The problem for men that should worry us all
There’s an article making the rounds titled “The Rise of Lonely, Single Men.” I don’t know about you, but that sounds terrifying. Men haven’t exactly been on their best behavior since the dawn of time, despite being at the top of the food chain, and even when they’re in meaningful relationships. So if this is heading further south, I think we’d better talk about it.
The key ingredients for this rise, according to the author, are:
More heterosexual men than women on dating apps
Women being more selective as a result of this imbalance
Men refusing to address the “relationship skills gap” and thus continuing to lose out on dates
What the author doesn’t get into are the greater societal forces that precede this moment or the potentially catastrophic fallout from an ever-growing group of misanthropes. Instead, he cheerily suggests that this is an “opportunity to revolutionize romantic relationships and establish new healthy norms starting with a first date.”

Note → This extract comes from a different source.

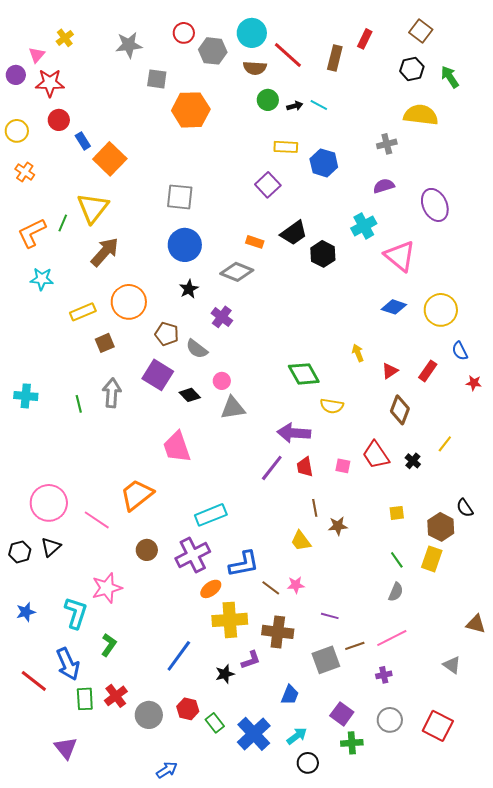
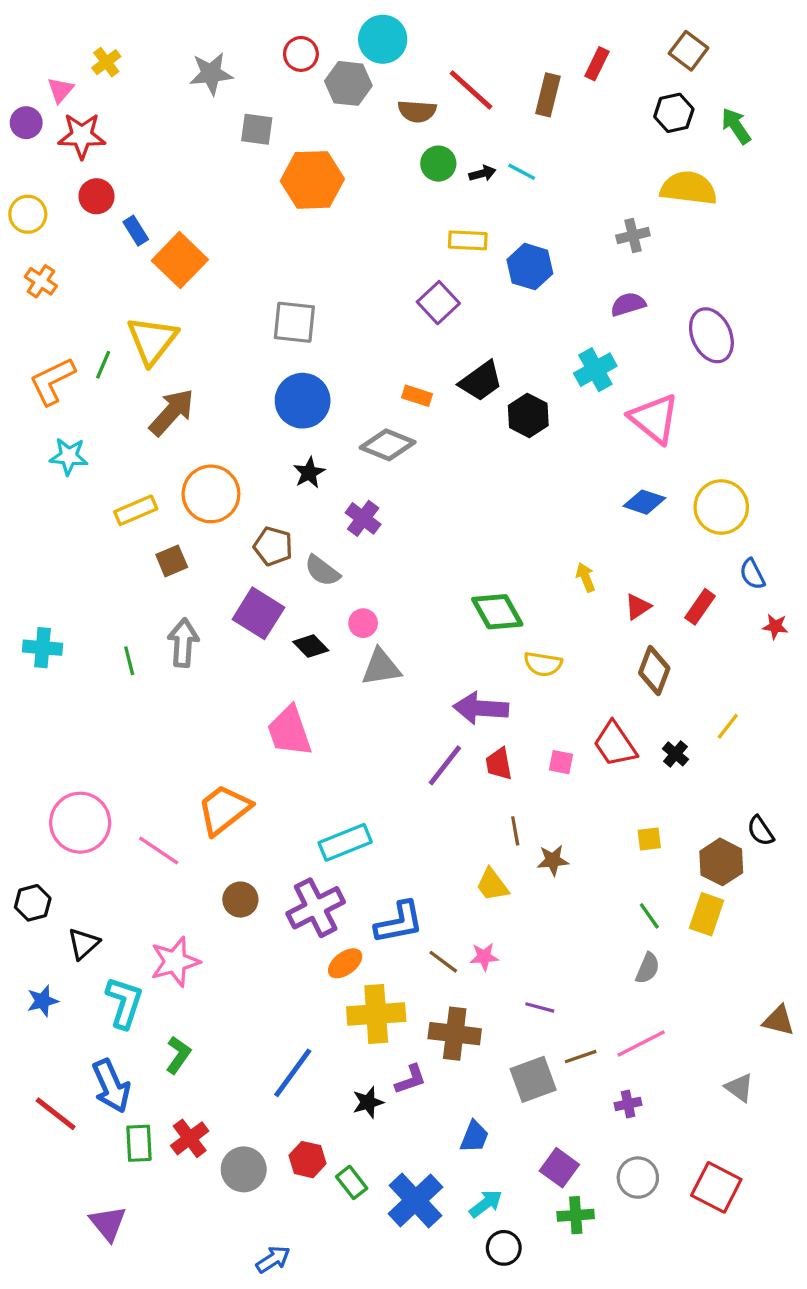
cyan circle: (252, 33) -> (383, 39), moved
black triangle: (51, 547) -> (83, 944), moved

I sincerely hope it could be that, but this process won’t be as simple as presenting some data and asking for a favor. Any woman, whether or not she’s been on Hinge lately, can tell you that. When she reads the headline “Rise of Lonely, Single Men,” she’s not picturing a line out the door of the nearest therapist. She’s picturing the impropriety, harassment, and violence that often results when men feel cheated or undermined.
That’s because, left to our own devices, we are more likely to seek out commiseration than introspection. As Jia Tolentino puts it in “The Rage of the Incels,” “Men, like women, blame women if they feel undesirable. And, as women gain the economic and cultural power that allows them to be choosy about their partners, men have generated ideas about self-improvement that are sometimes inextricable from violent rage.”
Online forums where these so-called involuntarily celibate men hang out are riddled with these violent thoughts, but so are bars and locker rooms and other places where men, lucky in love or not, congregate. And these attitudes that generations of men have been conditioned to feel continue to infiltrate our homes and our schools and our communities.
It’s not really about dating apps or dorks who hide behind their computers. It’s about power and control and what men have learned to think of as their rightful place in relationships. As Tolentino points out, “Incels aren’t really looking for sex; they’re looking for absolute male supremacy. Sex…is just their preferred sort of proof.”
So, yeah, we have some work to do to establish new healthy norms. We have some good behavior to model. We have a patriarchy to obliterate. That’s gonna take some time. For now, women should continue sidelining these monsters, and men who have already taken some of these steps need to be there to normalize and reinforce what has to change.